Krisda H. Chaiyachati, MD, MPH, MSHP; Jeffrey K. Hom, MD, MSHP; Charlene Wong, MD, MSHP; Kamyar Nasseh, PhD; Xinwei Chen, MS; Ashley Beggin, BS; Elisa Zygmunt, MSW; Marko Vujicic, PhD; and David Grande, MD, MPA
Nearby provider supply did not affect identification of usual sources of primary or dental care among new Medicaid enrollees. Strategies to improve access are needed.

In this study of new Medicaid beneficiaries from Philadelphia, we report 3 key findings. First, only 66.7% of our respondents identified a usual source of primary care, whereas nationally 78% did in 2016.26 Second, only 42.3% identified a usual source of dental care, whereas nationally 64% did during a comparable time period.

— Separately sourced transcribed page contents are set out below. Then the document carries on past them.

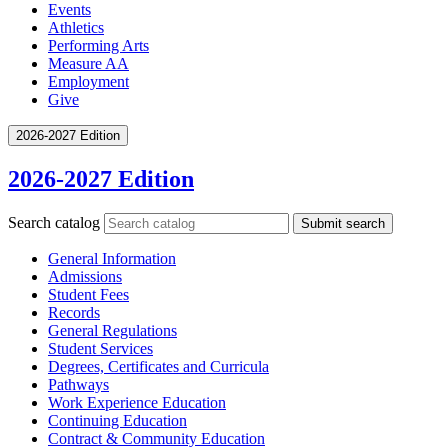
Events
Athletics
Performing Arts
Measure AA
Employment
Give
2026-2027 Edition
2026-2027 Edition
Search catalog
Submit search
General Information
Admissions
Student Fees
Records
General Regulations
Student Services
Degrees, Certificates and Curricula
Pathways
Work Experience Education
Continuing Education
Contract &​ Community Education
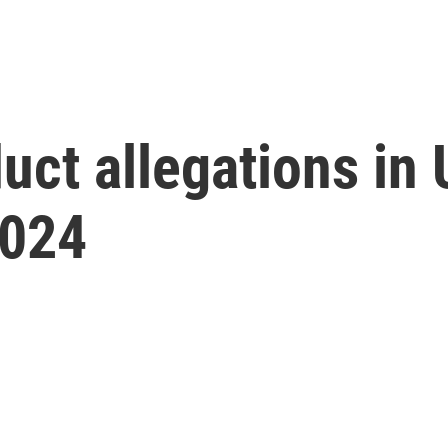
uct allegations in
2024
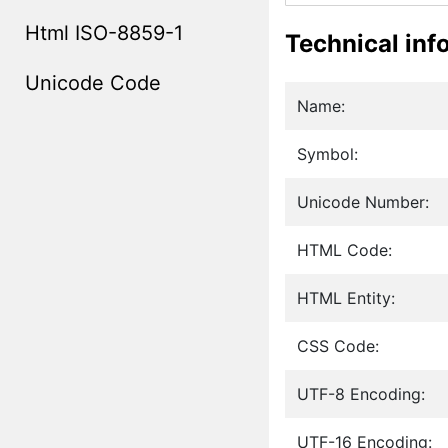
Html ISO-8859-1
Technical inf
Unicode Code
Name:
Symbol:
Unicode Number:
HTML Code:
HTML Entity:
CSS Code:
UTF-8 Encoding:
UTF-16 Encoding:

Third, the supply of nearby providers was not associated with a higher or lower likelihood of identifying a usual source of primary or dental care.

The high percentage of individuals without a usual source of primary or dental care could be due to lack of perceived need, difficulty finding a provider who accepts new Medicaid patients,27 costs not covered by insurance (eg, missed work to attend appointments), or lack of knowledge about the healthcare system.28 Although we hypothesized that individuals living in lower-supply areas would be less likely to find a source of care, Philadelphia is a uniquely high-supply market, potentially affecting our findings and limiting generalizability. For example, the Philadelphia hospital referral region has 87.5 primary care physicians per 100,000 residents compared with the national median of 73.5, and it is near the 90th percentile for physicians overall.29 Second, beneficiaries may seek sources of care that are not necessarily near their home,30 basing their decisions on convenience in relation to shopping centers, workplaces, or public transportation networks. Finally, the point estimates from our model suggest that a relationship between supply and having a usual source of care may exist and is worth exploring in larger data sets across multiple cities.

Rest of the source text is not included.